Each episode covers a different subject. There’s Big Data, Social Networks, the Filter Bubble… Each episode has its own look-and-feel. Some episodes are animated. Some are interactive. Some episodes compile a variety of clips from online media archives in real time into a seamless online video.

Directed by Brett (RIP: A Remix Manifesto) Gaylor, Do Not Track is a collaboration between Upian, the NFB, Arte, BR, and others.

 

5. Wifi Whisperer

Wifi whisperer by Kyle McDonald

Your phone is leaky. It’s especially leaky when you use and unsecured public network and Wifi Whisperer reveals that.
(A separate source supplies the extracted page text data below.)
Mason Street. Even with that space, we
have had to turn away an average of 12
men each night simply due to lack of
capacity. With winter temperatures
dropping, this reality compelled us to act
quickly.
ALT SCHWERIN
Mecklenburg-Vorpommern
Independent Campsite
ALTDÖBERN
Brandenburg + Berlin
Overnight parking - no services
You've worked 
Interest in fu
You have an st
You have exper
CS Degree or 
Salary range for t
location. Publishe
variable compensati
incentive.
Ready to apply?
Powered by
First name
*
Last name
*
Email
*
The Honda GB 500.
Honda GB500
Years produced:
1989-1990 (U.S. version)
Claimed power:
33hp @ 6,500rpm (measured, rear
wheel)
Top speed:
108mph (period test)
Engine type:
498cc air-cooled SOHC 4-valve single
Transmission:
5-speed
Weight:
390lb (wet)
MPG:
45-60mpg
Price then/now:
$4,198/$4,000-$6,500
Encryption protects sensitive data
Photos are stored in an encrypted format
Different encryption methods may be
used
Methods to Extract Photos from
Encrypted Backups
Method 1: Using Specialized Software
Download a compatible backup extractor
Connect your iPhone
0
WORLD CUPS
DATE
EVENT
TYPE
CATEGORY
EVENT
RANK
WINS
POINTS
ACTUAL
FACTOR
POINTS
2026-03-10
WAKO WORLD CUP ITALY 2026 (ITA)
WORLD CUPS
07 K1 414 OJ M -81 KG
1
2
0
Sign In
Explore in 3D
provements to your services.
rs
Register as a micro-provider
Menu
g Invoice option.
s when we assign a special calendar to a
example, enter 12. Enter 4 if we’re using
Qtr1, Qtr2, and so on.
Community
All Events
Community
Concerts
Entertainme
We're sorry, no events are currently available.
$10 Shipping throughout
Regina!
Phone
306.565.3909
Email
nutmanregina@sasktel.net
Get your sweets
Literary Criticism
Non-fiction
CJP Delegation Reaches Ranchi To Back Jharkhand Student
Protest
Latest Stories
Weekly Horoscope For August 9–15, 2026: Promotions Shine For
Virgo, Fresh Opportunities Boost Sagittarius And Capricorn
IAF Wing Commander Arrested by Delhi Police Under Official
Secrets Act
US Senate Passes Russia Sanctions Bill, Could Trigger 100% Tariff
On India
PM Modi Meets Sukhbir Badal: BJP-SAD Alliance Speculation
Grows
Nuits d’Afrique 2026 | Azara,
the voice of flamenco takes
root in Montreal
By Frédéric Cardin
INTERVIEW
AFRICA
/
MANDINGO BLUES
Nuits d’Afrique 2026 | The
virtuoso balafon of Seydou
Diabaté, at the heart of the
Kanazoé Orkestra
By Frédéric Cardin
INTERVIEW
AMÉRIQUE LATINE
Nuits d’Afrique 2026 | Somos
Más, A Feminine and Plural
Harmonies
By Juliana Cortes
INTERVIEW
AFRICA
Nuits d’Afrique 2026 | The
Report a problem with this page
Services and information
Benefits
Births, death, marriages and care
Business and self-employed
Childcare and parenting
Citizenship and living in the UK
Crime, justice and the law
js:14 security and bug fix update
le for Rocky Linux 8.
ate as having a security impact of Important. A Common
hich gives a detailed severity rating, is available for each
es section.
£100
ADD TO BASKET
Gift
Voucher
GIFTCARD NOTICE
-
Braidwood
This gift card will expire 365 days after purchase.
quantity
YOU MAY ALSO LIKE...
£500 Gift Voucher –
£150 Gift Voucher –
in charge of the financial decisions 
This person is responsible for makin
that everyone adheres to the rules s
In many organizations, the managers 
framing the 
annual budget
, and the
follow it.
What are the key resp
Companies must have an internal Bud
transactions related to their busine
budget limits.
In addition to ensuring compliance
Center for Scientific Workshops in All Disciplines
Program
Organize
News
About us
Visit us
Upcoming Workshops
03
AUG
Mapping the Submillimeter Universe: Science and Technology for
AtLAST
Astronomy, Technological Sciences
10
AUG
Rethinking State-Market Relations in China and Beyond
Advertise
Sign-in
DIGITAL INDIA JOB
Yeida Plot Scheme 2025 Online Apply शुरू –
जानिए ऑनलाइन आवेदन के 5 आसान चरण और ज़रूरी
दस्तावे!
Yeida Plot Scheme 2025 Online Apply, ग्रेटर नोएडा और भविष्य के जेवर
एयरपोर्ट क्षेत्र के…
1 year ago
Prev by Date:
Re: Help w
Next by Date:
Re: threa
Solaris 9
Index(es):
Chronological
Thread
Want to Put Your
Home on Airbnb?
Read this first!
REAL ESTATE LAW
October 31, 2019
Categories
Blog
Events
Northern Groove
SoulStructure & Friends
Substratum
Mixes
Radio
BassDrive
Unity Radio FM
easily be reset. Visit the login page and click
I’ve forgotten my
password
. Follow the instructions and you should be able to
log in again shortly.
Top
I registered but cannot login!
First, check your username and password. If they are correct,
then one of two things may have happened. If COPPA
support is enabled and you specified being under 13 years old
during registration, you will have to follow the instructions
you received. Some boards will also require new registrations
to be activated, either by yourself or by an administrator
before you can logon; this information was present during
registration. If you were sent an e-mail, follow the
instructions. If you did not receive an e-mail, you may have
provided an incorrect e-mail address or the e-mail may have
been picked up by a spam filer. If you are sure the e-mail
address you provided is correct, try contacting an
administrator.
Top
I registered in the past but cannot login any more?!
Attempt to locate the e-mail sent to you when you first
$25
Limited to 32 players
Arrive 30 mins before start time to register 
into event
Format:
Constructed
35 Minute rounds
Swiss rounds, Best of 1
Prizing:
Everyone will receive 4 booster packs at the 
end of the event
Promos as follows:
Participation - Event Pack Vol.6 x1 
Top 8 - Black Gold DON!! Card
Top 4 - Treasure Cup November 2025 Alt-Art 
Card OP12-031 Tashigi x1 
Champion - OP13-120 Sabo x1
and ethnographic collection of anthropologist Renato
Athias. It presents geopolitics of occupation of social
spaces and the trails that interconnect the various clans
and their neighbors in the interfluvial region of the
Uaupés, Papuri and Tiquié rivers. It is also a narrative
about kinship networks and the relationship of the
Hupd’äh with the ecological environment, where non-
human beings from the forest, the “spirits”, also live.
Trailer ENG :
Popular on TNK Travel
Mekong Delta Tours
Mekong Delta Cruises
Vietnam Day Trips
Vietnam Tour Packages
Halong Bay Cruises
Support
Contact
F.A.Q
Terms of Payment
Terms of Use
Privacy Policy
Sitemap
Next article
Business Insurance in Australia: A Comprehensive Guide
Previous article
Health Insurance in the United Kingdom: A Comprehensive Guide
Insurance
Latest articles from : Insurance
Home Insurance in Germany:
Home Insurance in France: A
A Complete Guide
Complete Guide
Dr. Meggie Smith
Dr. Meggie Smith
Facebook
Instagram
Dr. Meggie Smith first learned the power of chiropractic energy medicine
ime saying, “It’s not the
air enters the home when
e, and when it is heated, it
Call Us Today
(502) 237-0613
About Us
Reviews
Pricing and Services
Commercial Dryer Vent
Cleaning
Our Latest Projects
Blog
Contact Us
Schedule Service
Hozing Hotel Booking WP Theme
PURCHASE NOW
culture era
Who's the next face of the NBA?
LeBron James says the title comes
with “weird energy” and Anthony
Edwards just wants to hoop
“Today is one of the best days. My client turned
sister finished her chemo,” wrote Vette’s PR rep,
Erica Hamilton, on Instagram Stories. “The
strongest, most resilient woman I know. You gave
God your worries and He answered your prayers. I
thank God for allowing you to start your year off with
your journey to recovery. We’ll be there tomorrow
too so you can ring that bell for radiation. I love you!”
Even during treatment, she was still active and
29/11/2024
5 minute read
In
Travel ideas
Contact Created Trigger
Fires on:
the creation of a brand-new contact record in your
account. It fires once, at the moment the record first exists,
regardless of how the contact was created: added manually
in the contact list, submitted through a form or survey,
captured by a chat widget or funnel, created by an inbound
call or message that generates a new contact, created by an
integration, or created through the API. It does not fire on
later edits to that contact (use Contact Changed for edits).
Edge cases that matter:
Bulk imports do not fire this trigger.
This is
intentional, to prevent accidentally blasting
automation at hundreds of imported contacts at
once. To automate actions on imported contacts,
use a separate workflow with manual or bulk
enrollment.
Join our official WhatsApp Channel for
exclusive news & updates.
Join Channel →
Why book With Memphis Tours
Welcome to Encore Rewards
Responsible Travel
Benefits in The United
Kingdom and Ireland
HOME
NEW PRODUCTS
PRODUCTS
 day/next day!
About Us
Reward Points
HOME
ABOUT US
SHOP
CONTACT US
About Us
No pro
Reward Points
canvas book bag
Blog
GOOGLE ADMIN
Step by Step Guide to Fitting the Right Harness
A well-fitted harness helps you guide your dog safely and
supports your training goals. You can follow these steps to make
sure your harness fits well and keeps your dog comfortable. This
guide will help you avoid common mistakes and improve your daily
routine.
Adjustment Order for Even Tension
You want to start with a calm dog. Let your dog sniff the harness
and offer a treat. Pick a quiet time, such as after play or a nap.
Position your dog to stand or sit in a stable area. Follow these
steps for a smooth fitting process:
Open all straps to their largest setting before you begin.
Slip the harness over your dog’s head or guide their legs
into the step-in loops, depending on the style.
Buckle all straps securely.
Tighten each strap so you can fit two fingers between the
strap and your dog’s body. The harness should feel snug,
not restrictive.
We witnessed this installation by digital artist and creative coder Kyle McDonald (in collaboration with Surya Mattu) at the IDFA Doclab Elastic Reality expo in Amsterdam in 2016. Wifi Whisperer visualizes on four monitors the data that is leaking from your mobile devices. And it enters whatever data it finds, like your name, a web pages you visited, or photos you post on your Instagram account (without your permission) in a search engine and outputs the results on the screens. What makes this installation extra creepy is the computer voice that continually whispers whatever it finds out about you and other people near you who share the same unsecure network. Like its gossiping about you – sharing your innermost secrets.

McDonald doesn’t even need to install trackers or cookies on your device or hack it to access this data. “This is something that anyone can do with their laptop,” says McDonald in an interview on coolhunting.

All five projects in this Top 5 were presented at the Netherlands Film Festival and at the IDFA Doclab in 2015 and 2016.